Today, the Trump administration published their full budget request for fiscal year 2018. The budget is basically par-for-the-course with recent Republican budgets— doubling down on the austerity policies that have been harming American households for about a decade. But besides containing cruel cuts and deeply-dodgy economic assumptions, this proposal should also dispel any last remaining hope that fiscal policy under the Trump administration would boost, rather than drag, on growth and jobs. Were this proposal enacted, it would put a large and rapidly growing drag on economic growth going forward. All else equal, job-losses stemming from this budget’s spending cuts would total 177,000 in 2018, 357,000 in 2019, and 1.4 million in 2020. While it gets increasingly hard to estimate precise numbers further into the future, the fiscal drag just increases dramatically after 2020.
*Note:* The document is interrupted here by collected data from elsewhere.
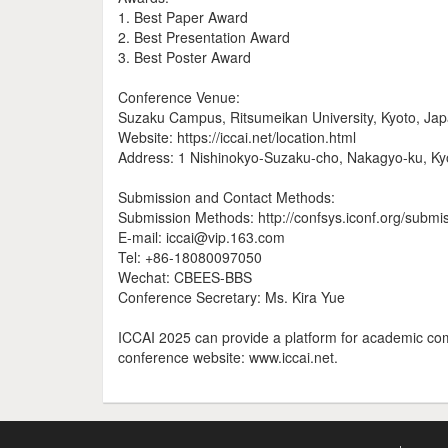
1. Best Paper Award
2. Best Presentation Award
3. Best Poster Award
Conference Venue:
Suzaku Campus, Ritsumeikan University, Kyoto, Ja
Website: https://iccai.net/location.html
Address: 1 Nishinokyo-Suzaku-cho, Nakagyo-ku, K
Submission and Contact Methods:
Submission Methods: http://confsys.iconf.org/submi
E-mail: iccai@vip.163.com
Tel: +86-18080097050
Wechat: CBEES-BBS
Conference Secretary: Ms. Kira Yue
ICCAI 2025 can provide a platform for academic comm
conference website: www.iccai.net.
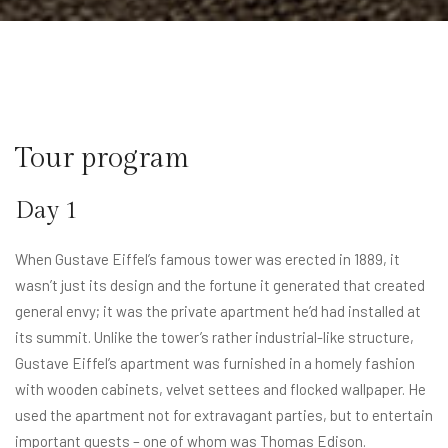
Tour program​
Day 1
When Gustave Eiffel’s famous tower was erected in 1889, it
wasn’t just its design and the fortune it generated that created
general envy; it was the private apartment he’d had installed at
its summit. Unlike the tower’s rather industrial-like structure,
Gustave Eiffel’s apartment was furnished in a homely fashion
with wooden cabinets, velvet settees and flocked wallpaper. He
used the apartment not for extravagant parties, but to entertain
important guests – one of whom was Thomas Edison.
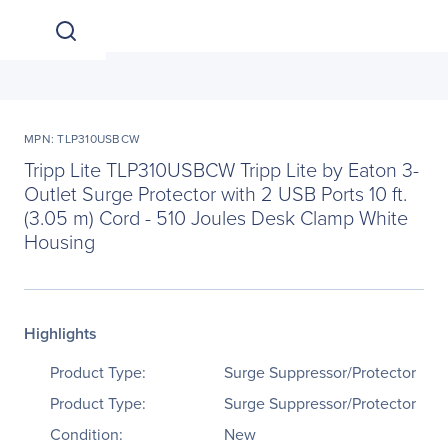
MPN: TLP310USBCW
Tripp Lite TLP310USBCW Tripp Lite by Eaton 3-
Outlet Surge Protector with 2 USB Ports 10 ft.
(3.05 m) Cord - 510 Joules Desk Clamp White
Housing
Highlights
Product Type:
Surge Suppressor/Protector
Product Type:
Surge Suppressor/Protector
Condition:
New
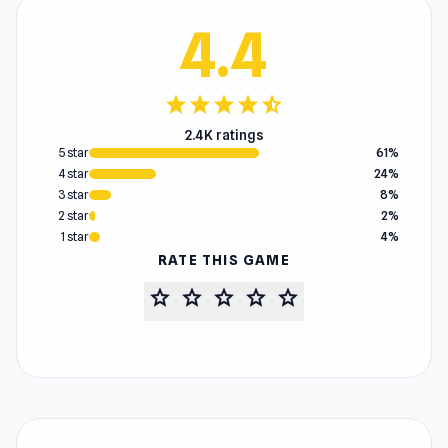
4.4
star
star
star
star
star_half
2.4K ratings
5 star
61%
4 star
24%
3 star
8%
2 star
2%
1 star
4%
RATE THIS GAME
star
star
star
star
star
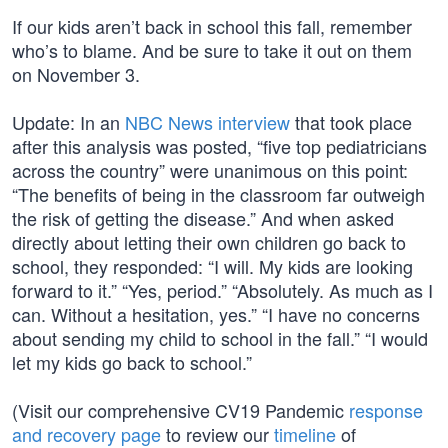
If our kids aren’t back in school this fall, remember
who’s to blame. And be sure to take it out on them
on November 3.
Update: In an
NBC News interview
that took place
after this analysis was posted, “five top pediatricians
across the country” were unanimous on this point:
“The benefits of being in the classroom far outweigh
the risk of getting the disease.” And when asked
directly about letting their own children go back to
school, they responded: “I will. My kids are looking
forward to it.” “Yes, period.” “Absolutely. As much as I
can. Without a hesitation, yes.” “I have no concerns
about sending my child to school in the fall.” “I would
let my kids go back to school.”
(Visit our comprehensive CV19 Pandemic
response
and recovery page
to review our
timeline
of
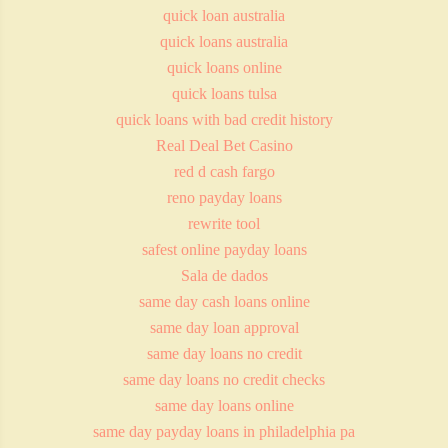
quick loan australia
quick loans australia
quick loans online
quick loans tulsa
quick loans with bad credit history
Real Deal Bet Casino
red d cash fargo
reno payday loans
rewrite tool
safest online payday loans
Sala de dados
same day cash loans online
same day loan approval
same day loans no credit
same day loans no credit checks
same day loans online
same day payday loans in philadelphia pa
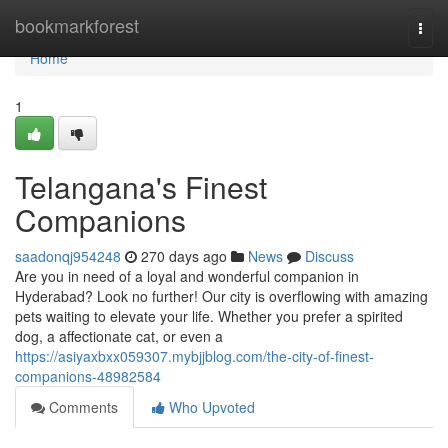
Home
bookmarkforest
Togg
navi
Home
1
Telangana's Finest
Companions
saadonqj954248
270 days ago
News
Discuss
Are you in need of a loyal and wonderful companion in
Hyderabad? Look no further! Our city is overflowing with amazing
pets waiting to elevate your life. Whether you prefer a spirited
dog, a affectionate cat, or even a
https://asiyaxbxx059307.mybjjblog.com/the-city-of-finest-
companions-48982584
Comments
Who Upvoted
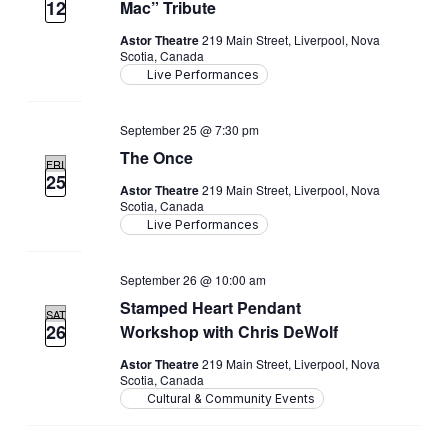
12
Mac” Tribute
Astor Theatre
219 Main Street, Liverpool, Nova
Scotia, Canada
Live Performances
September 25 @ 7:30 pm
The Once
FRI
25
Astor Theatre
219 Main Street, Liverpool, Nova
Scotia, Canada
Live Performances
September 26 @ 10:00 am
Stamped Heart Pendant
SAT
26
Workshop with Chris DeWolf
Astor Theatre
219 Main Street, Liverpool, Nova
Scotia, Canada
Cultural & Community Events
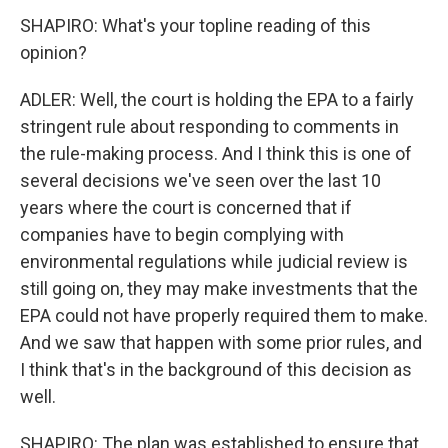
SHAPIRO: What's your topline reading of this
opinion?
ADLER: Well, the court is holding the EPA to a fairly
stringent rule about responding to comments in
the rule-making process. And I think this is one of
several decisions we've seen over the last 10
years where the court is concerned that if
companies have to begin complying with
environmental regulations while judicial review is
still going on, they may make investments that the
EPA could not have properly required them to make.
And we saw that happen with some prior rules, and
I think that's in the background of this decision as
well.
SHAPIRO: The plan was established to ensure that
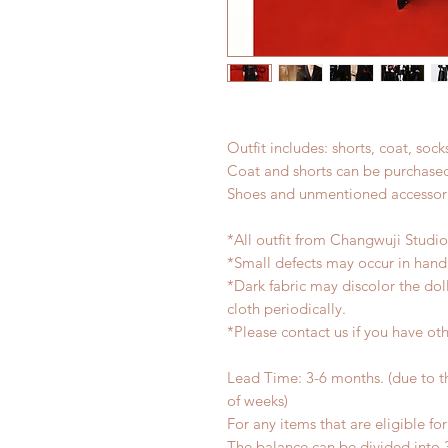
Outfit includes: shorts, coat, sock
Coat and shorts can be purchased
Shoes and unmentioned accessori
*All outfit from Changwuji Studi
*Small defects may occur in han
*Dark fabric may discolor the dol
cloth periodically.
*Please contact us if you have oth
Lead Time: 3-6 months. (due to 
of weeks)
For any items that are eligible fo
The balance can be divided into 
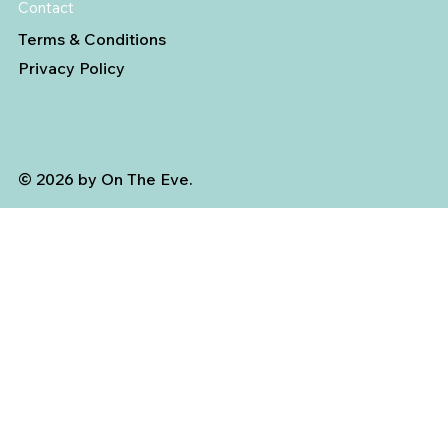
Contact
Terms & Conditions
Privacy Policy
© 2026 by On The Eve.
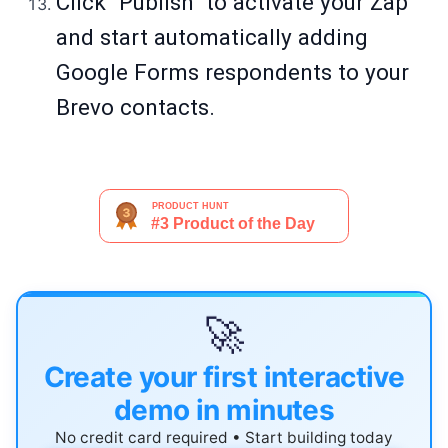
Click "Publish" to activate your Zap
and start automatically adding
Google Forms respondents to your
Brevo contacts.
🚀
Create your first interactive
demo in minutes
No credit card required • Start building today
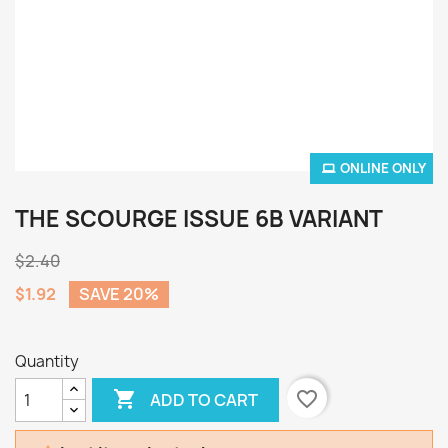
ONLINE ONLY
THE SCOURGE ISSUE 6B VARIANT
$2.40
$1.92
SAVE 20%
Quantity

favorite_border
ADD TO CART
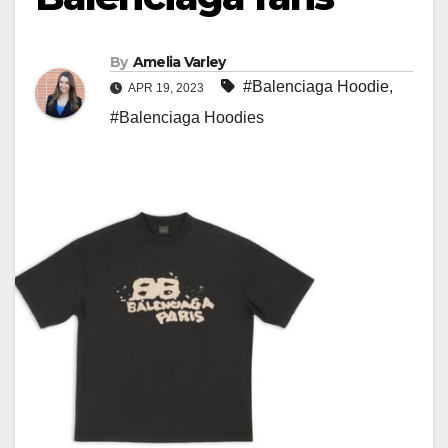
By
Amelia Varley
#Balenciaga Hoodie
,
APR 19, 2023
#Balenciaga Hoodies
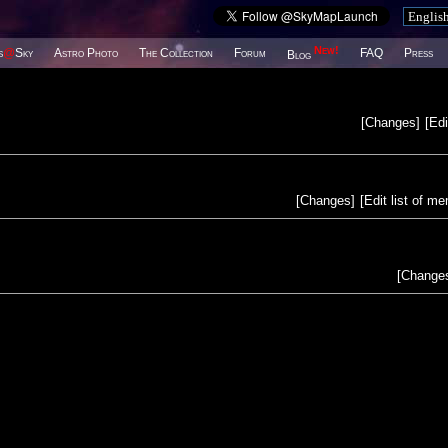
New!
s
@
Sky
Astro Photo
The Collection
Forum
FAQ
Press
Blog
[
Changes
]
[
Edi
[
Changes
]
[
Edit list of m
[
Change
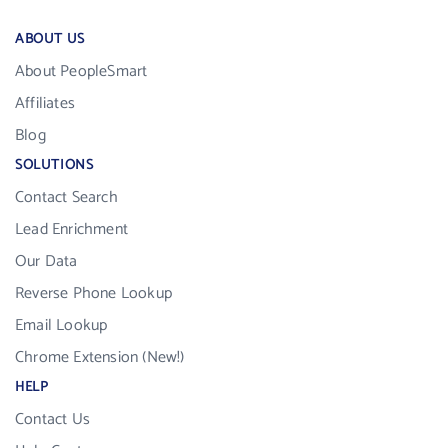
ABOUT US
About PeopleSmart
Affiliates
Blog
SOLUTIONS
Contact Search
Lead Enrichment
Our Data
Reverse Phone Lookup
Email Lookup
Chrome Extension (New!)
HELP
Contact Us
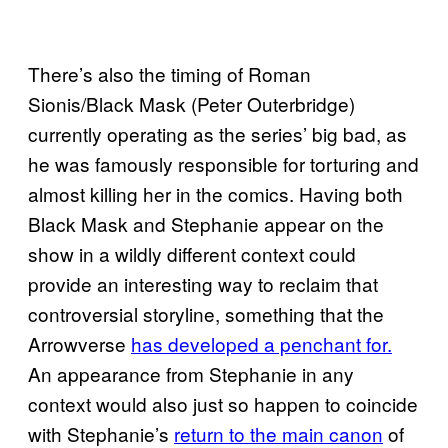
There’s also the timing of Roman
Sionis/Black Mask (Peter Outerbridge)
currently operating as the series’ big bad, as
he was famously responsible for torturing and
almost killing her in the comics. Having both
Black Mask and Stephanie appear on the
show in a wildly different context could
provide an interesting way to reclaim that
controversial storyline, something that the
Arrowverse
has developed a penchant for.
An appearance from Stephanie in any
context would also just so happen to coincide
with Stephanie’s
return to the main canon
of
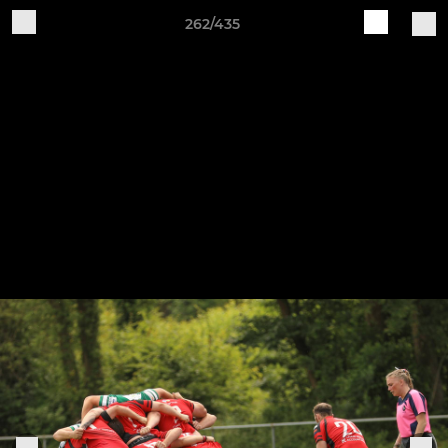
262/435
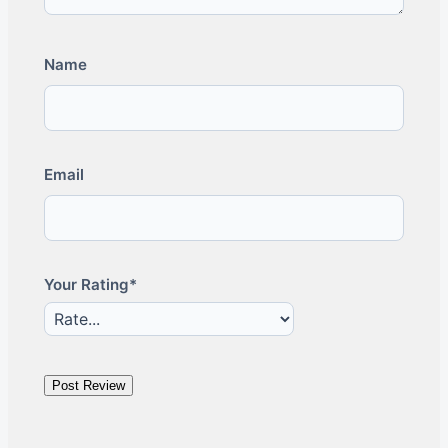
Name
Email
Your Rating*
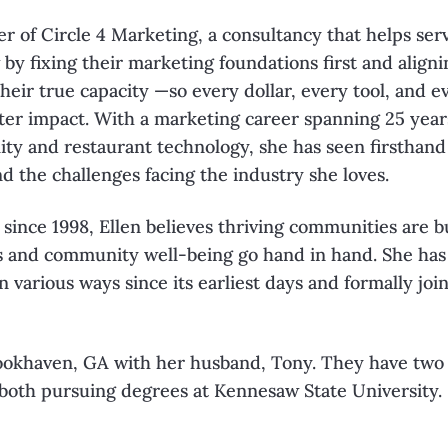
er of
Circle 4
Marketing
, a consultancy that
helps ser
 by fixing their
marketing foundations first and align
their true capacity —so every dollar, every tool, and
e
ter impact. With a marketing
career spanning 25 years
lity
and restaurant technology, she has seen firsthand
nd the challenges facing the industry she
loves.
 since 1998, Ellen believes thriving
communities are b
s and
community well-being go hand in hand. She ha
n various ways since its earliest days and
formally joi
Brookhaven, GA with her husband, Tony. They
have two
 both pursuing
degrees at Kennesaw State University.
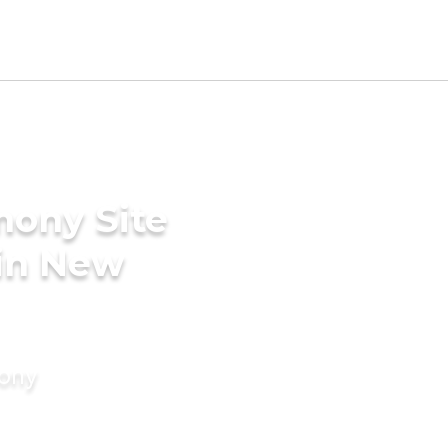
mony Site
 in New
mony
The economic intuition for why the Trump budget’s cuts would hinder growth is simply that they would reduce growth in economy-wide spending, or aggregate demand. It is always possible that the spending slowdown caused by the Trump budget could be neutralized by spending increases in other parts of the economy. Before the onset of the Great Recession, it was thought that this spending increase could be reliably engineered by the Federal Reserve lowering short-term interest rates. Since the Great Recession, however, the economy saw seven years of historically slow recovery even while the Fed held short-term rates at zero (and undertook other measures to boost growth). The reason for this slow growth despite expansionary monetary policy is clearly historically austere public spending.
This should make clear that while the Fed certainly has the ability to curtail growth by raising interest rates, their ability to offset a negative fiscal shock by lowering rates seems severely constrained. Given that a monetary policy response should not be relied on to neutralize the negative fiscal shock of the Trump budget and the AHCA, we think these estimated job-losses should certainly inform the debate. Further, the federal funds rate (the rate the Fed lowers to offset negative demand shocks) sits at just about 1 percent today, meaning the Fed simply doesn’t have much room to boost the economy in response to contractionary fiscal policy that begins next fiscal year and then ramps up. For reference, in the past five recessions, the peak-to-trough change in the federal funds rate as the Fed aimed to stop the contraction and spur recovery was over 3.5 percent.
To measure the fiscal drag that would result in the short-run from the Trump administration’s budget, we compare its spending to the CBO’s January baseline over fiscal years 2018 and 2019. While the Trump administration would boost discretionary defense spending by about $100 billion, this is more than offset by the combination of $73 billion in nondefense discretionary cuts and $78 billion in mandatory spending cuts over the period. Combined, this is a decrease of $51 billion in spending over fiscal years 2018 and 2019.
A full account of the effects on GDP and jobs from Trump fiscal policy overall would include the effects from revenue changes intended by the administration. However, the administration has chosen to assume that a tax cut which Tax Policy Center estimated would cost about $6 trillion will somehow be revenue-neutral and that economic growth will quickly ramp up to 3 percent. This renders their revenue numbers basically useless. Even budget direct Mick Mulvaney has admitted that these assumptions are more a sign of administration laziness in not wanting to include more materials with their budget release than of any intellectual inquiry.
So until more-reasonable numbers on revenue changes are provided, we will just focus on the fiscal drag provided by its spending cuts. All else equal, we estimate that these cuts would decrease GDP by 0.1 percent and slow job growth by 177,000 jobs in fiscal year 2018, decrease GDP by 0.2 percent and slow job growth by 357,000 in 2019, and decrease GDP by 1 percent and slow job-growth by 1.4 million in 2020. Even in these later years, the Fed would still be hard-pressed to provide monetary stimulus anywhere near large enough to offset the fiscal drag.
Beyond fiscal year 2020, forecasting the room available to the Fed to offset fiscal cuts becomes hugely uncertain. But at the same time, in terms of fiscal drag the years after 2019 are when the Trump budget is at its worst. To get a sense of the magnitude, consider the spending cuts in fiscal year 2027 (the last year estimated). The Trump budget proposal would cut nondefense discretionary by about $304 billion, cut mandatory spending by about $386 billion, and cut defense spending by about $19 billion. Altogether this is a cut of $709 billion, or about 2.5 percent of fiscal year 2027 GDP. We can’t estimate the effects this would have on GDP or jobs that far in the future, but this is clearly a mammoth fiscal drag, so we certainly better hope that other parts of the economy are firing well then.
And the policies in the budget make it clear that the fiscal drag would only get worse after 2027. Policymakers would need to think hard about how to mitigate the immense drag that would be created by the Trump budget proposal far into the future. Far from unleashing 3 percent growth, this budget is a disaster waiting to happen for growth.